» Stored entries:
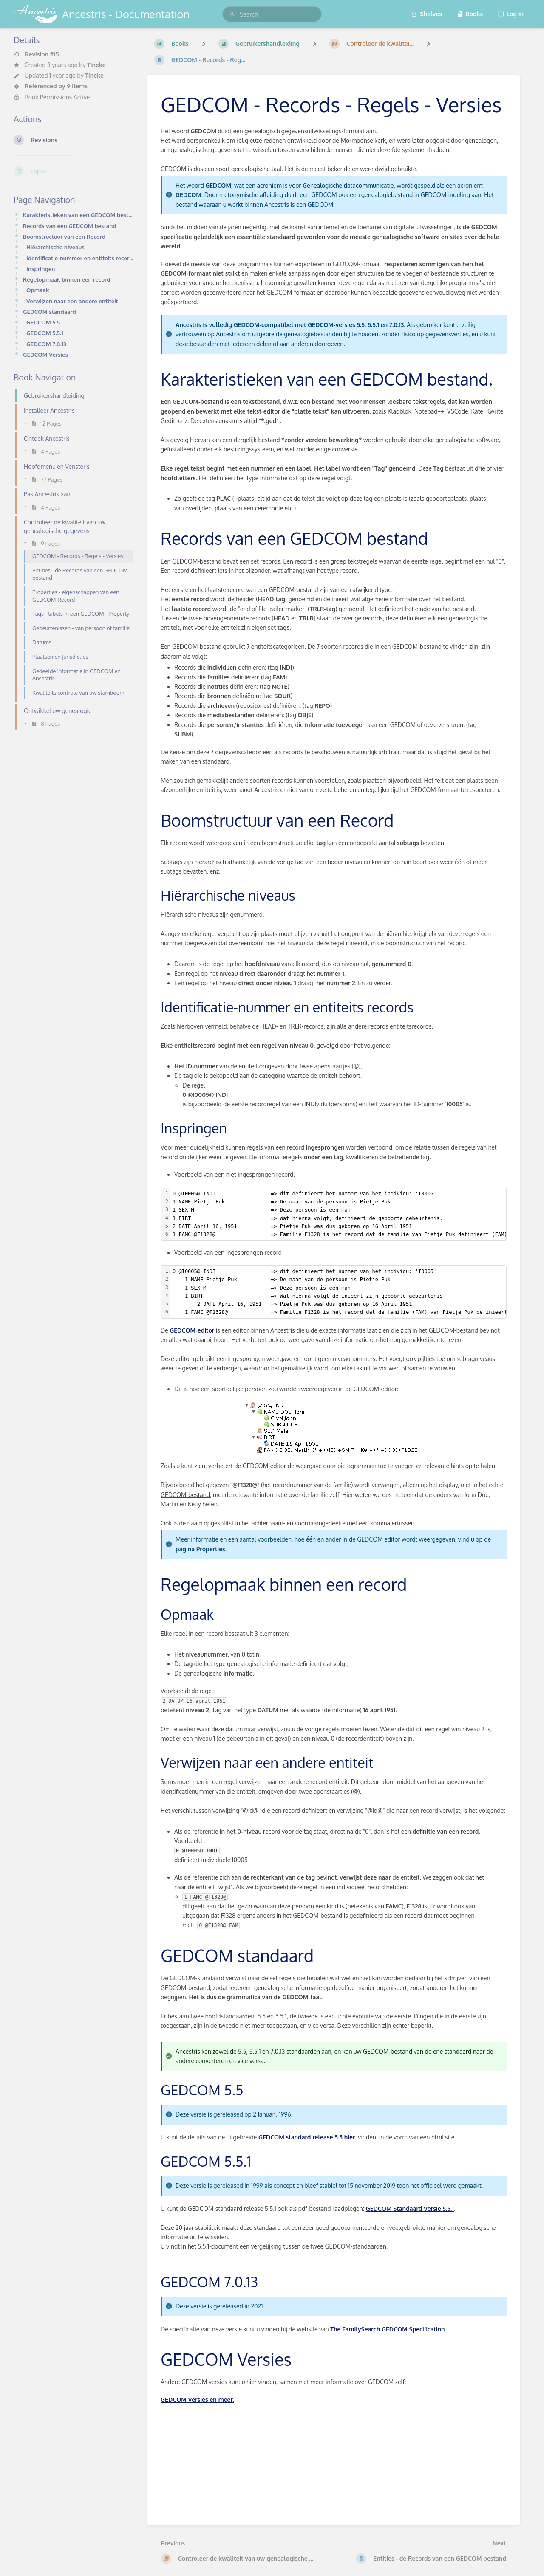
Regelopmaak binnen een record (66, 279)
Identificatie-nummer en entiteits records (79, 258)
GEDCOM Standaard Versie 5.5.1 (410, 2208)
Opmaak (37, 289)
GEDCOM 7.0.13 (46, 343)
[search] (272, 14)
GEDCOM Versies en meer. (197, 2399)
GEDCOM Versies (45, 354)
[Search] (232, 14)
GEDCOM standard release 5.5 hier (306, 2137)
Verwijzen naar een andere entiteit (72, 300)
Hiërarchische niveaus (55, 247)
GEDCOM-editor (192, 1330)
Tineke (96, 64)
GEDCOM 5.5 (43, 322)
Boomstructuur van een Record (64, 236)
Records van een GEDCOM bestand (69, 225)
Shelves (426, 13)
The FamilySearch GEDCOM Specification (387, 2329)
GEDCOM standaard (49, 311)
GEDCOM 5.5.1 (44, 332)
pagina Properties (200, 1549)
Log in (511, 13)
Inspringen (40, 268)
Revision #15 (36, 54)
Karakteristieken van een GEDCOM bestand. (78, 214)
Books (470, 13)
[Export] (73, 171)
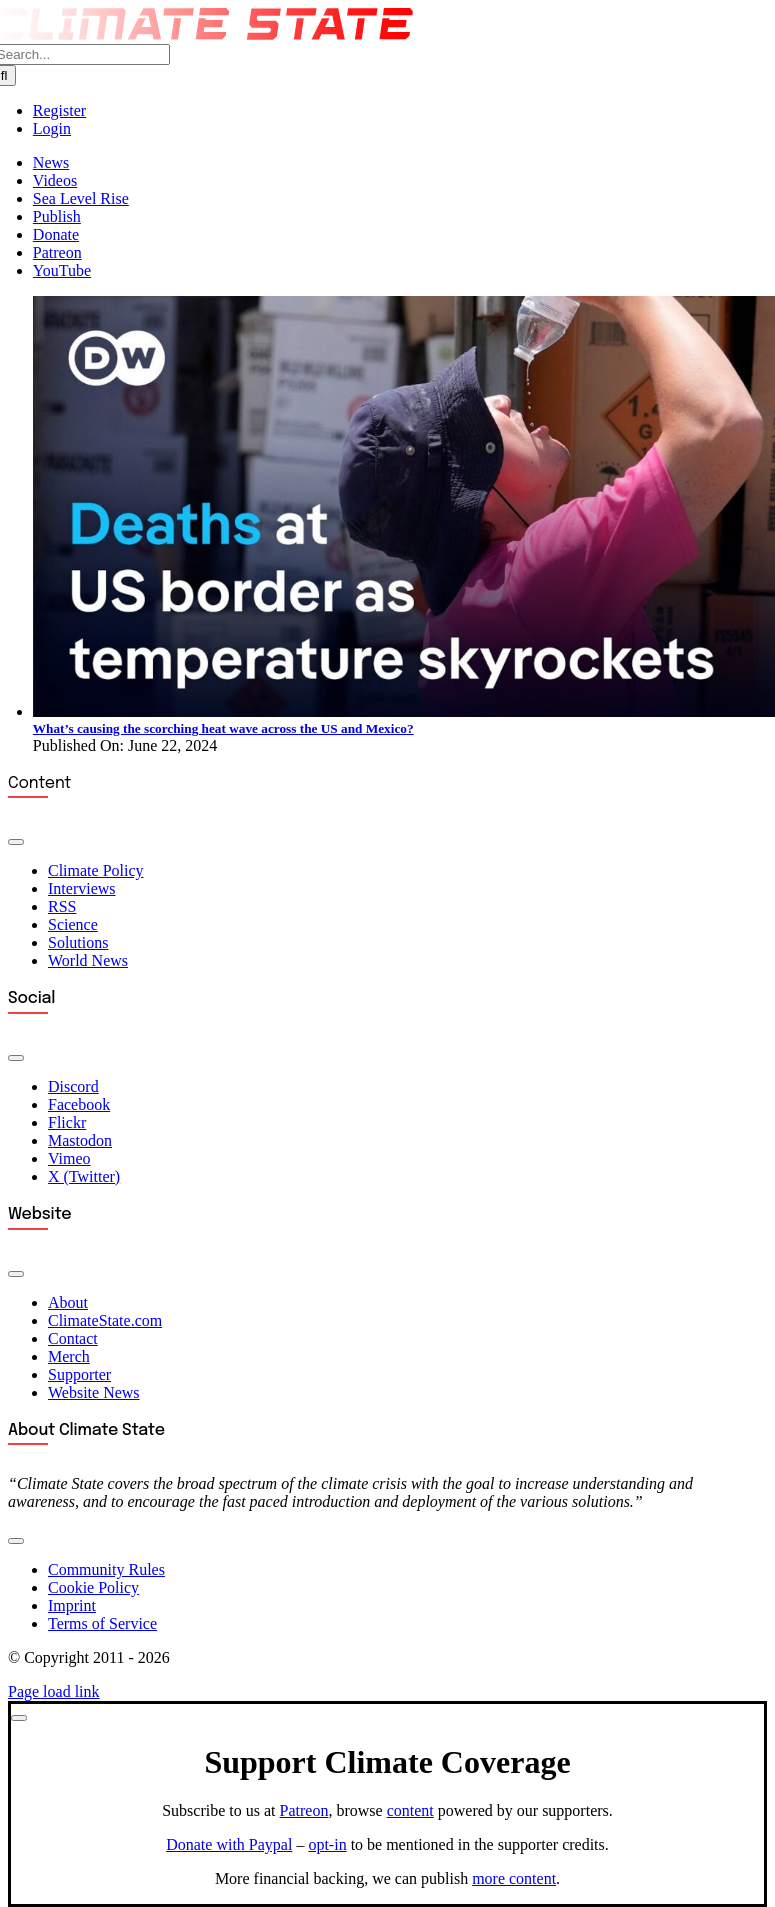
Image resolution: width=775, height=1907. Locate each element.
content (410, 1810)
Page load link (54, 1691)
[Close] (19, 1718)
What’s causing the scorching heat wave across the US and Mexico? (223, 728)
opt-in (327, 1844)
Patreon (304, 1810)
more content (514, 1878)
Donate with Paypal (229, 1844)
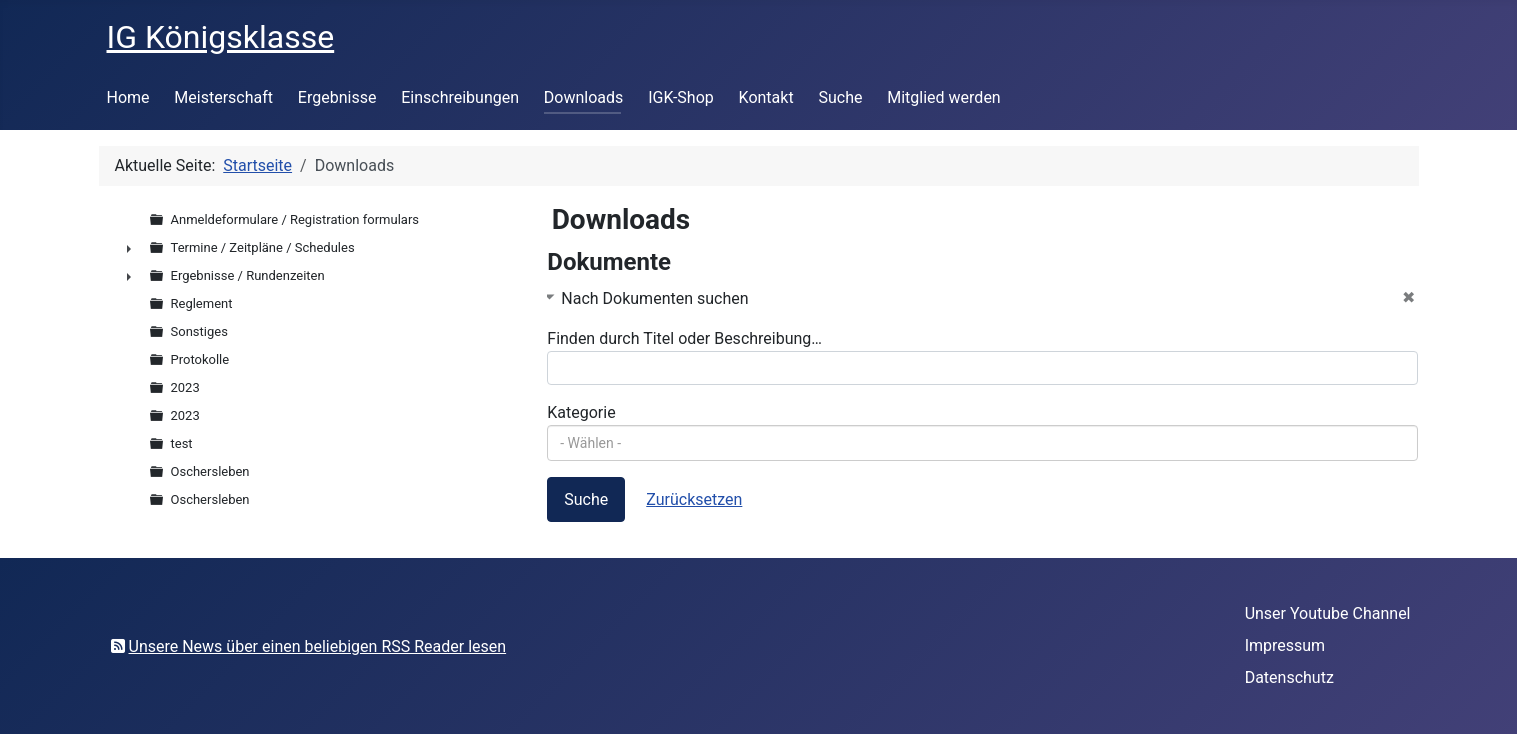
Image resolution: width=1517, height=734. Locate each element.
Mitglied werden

» Problem details: Repeat the records above word for word, keeping no pictures in the copy.

» Answer to this task:
Regelopmaak binnen een record (66, 279)
Identificatie-nummer en entiteits records (79, 258)
GEDCOM Standaard Versie 5.5.1 (410, 2208)
Opmaak (37, 289)
GEDCOM 7.0.13 (46, 343)
[search] (272, 14)
GEDCOM Versies en meer. (197, 2399)
GEDCOM Versies (45, 354)
[Search] (232, 14)
GEDCOM standard release 5.5 hier (306, 2137)
Verwijzen naar een andere entiteit (72, 300)
Hiërarchische niveaus (55, 247)
GEDCOM-editor (192, 1330)
Tineke (96, 64)
GEDCOM 5.5 (43, 322)
Boomstructuur van een Record (64, 236)
Records van een GEDCOM bestand (69, 225)
Shelves (426, 13)
The FamilySearch GEDCOM Specification (387, 2329)
GEDCOM standaard (49, 311)
GEDCOM 5.5.1 (44, 332)
pagina Properties (200, 1549)
Log in (511, 13)
Inspringen (40, 268)
Revision #15 (36, 54)
Karakteristieken van een GEDCOM bestand. (78, 214)
Books (470, 13)
[Export] (73, 171)
Image resolution: width=775, height=1907. Locate each element.
content (410, 1810)
Page load link (54, 1691)
[Close] (19, 1718)
What’s causing the scorching heat wave across the US and Mexico? (223, 728)
opt-in (327, 1844)
Patreon (304, 1810)
more content (514, 1878)
Donate with Paypal (229, 1844)
Image resolution: width=1517, height=734. Locate each element.
Mitglied werden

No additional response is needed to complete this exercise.